Bankrupt J.Crew’s Social Media Overtaken By Nostalgic Posts — But Does That Mean Consumers Will Buy its Products?

News of J.Crew’s bankruptcy yesterday had some consumers feeling nostalgic.

Posts on the retailer’s Instagram and Facebook pages were flooded with comments from sentimental customers (and former employees), who reflected fondly on past purchases from the 73-year-old brand. But as J.Crew looks to reemerge following its Chapter 11 filing, could sticking with the basics — and its heritage — help turn things around?
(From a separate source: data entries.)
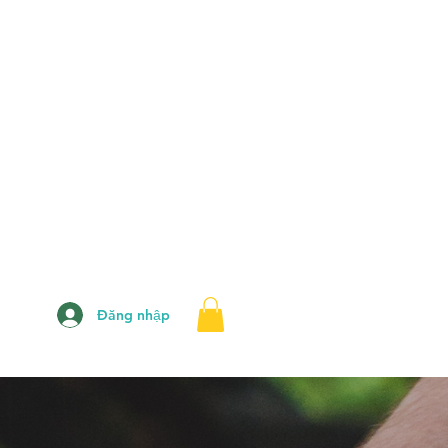
Đăng nhập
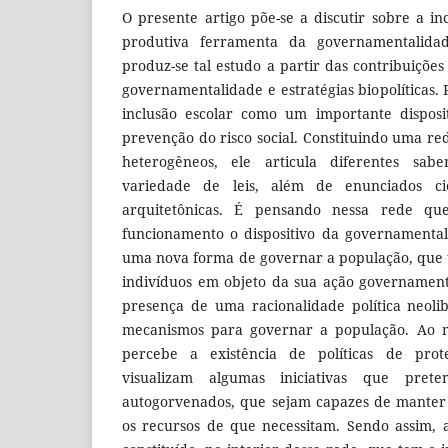
O presente artigo põe-se a discutir sobre a i
produtiva ferramenta da governamentalidade
produz-se tal estudo a partir das contribuiçõe
governamentalidade e estratégias biopolíticas.
inclusão escolar como um importante disposi
prevenção do risco social. Constituindo uma r
heterogêneos, ele articula diferentes sabe
variedade de leis, além de enunciados cie
arquitetônicas. É pensando nessa rede qu
funcionamento o dispositivo da governamental
uma nova forma de governar a população, que 
indivíduos em objeto da sua ação governament
presença de uma racionalidade política neolib
mecanismos para governar a população. Ao
percebe a existência de políticas de prot
visualizam algumas iniciativas que prete
autogorvenados, que sejam capazes de manter
os recursos de que necessitam. Sendo assim, 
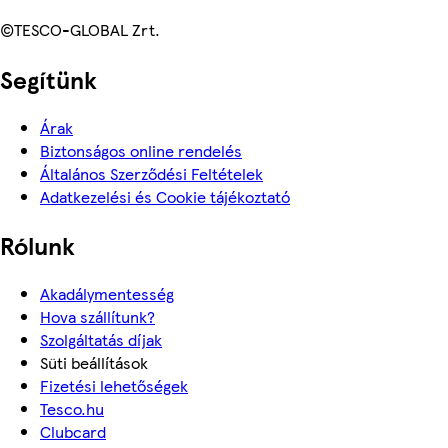
©TESCO-GLOBAL Zrt.
Segítünk
Árak
Biztonságos online rendelés
Általános Szerződési Feltételek
Adatkezelési és Cookie tájékoztató
Rólunk
Akadálymentesség
Hova szállítunk?
Szolgáltatás díjak
Süti beállítások
Fizetési lehetőségek
Tesco.hu
Clubcard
Farla Efros, president of consulting firm HRC Retail Advisory, thinks so.

“Consumers love heritage — look at Vans, Converse, Adidas, Champion, Wayfarers,” said Efros. “There is a place in the hearts of consumers for these brands. “With the right restructuring, I think J.Crew — like many others — will come out of this and find its way back into the hearts of consumers, building on what made them popular back in the day.”

In addition to nostalgia-tinged comments — for instance, one Instagram follower wrote “My email address is literally lovesjcrew – you’ve been a staple in my life since the early ’90s and my closet reflects that. We’re pulling for you!” — a smattering of social media respondents urged the brand to focus on what it’s long been known for. J. Crew. Social media commenters suggesting the brand focus on offerings preppy basics, like its weathered chinos, pocket T-shirts and barn jackets, and skip more trend-focused offerings.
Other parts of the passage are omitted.